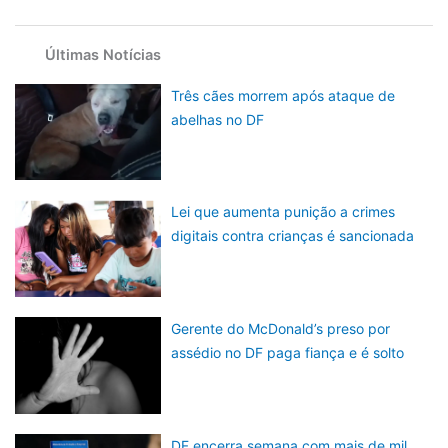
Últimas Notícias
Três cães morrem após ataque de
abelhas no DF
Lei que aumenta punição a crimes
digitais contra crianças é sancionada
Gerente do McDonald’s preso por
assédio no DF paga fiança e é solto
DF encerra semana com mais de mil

○ ○ ○

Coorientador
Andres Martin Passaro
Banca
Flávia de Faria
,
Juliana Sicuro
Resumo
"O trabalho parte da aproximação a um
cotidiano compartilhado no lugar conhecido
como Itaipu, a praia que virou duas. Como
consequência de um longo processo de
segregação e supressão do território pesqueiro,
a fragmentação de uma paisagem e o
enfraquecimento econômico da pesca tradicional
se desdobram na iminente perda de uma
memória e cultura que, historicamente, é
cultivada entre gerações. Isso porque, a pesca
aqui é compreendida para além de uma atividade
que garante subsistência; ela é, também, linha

○ ○ ○

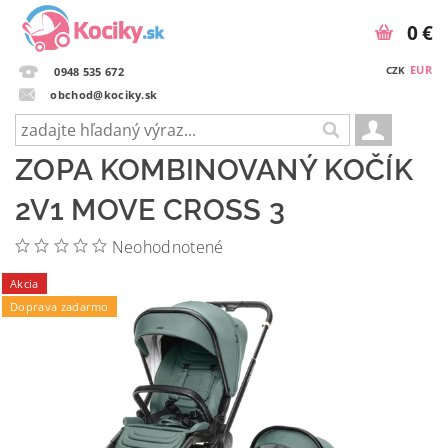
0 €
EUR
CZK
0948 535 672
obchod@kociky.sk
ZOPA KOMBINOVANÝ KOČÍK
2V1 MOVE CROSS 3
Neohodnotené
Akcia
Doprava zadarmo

○ ○ ○

Problem to solve ▸ Scan the entries above, and wherever a line holds the string "pesca", copy it.

Expected output ▸
enfraquecimento econômico da pesca tradicional
cultivada entre gerações. Isso porque, a pesca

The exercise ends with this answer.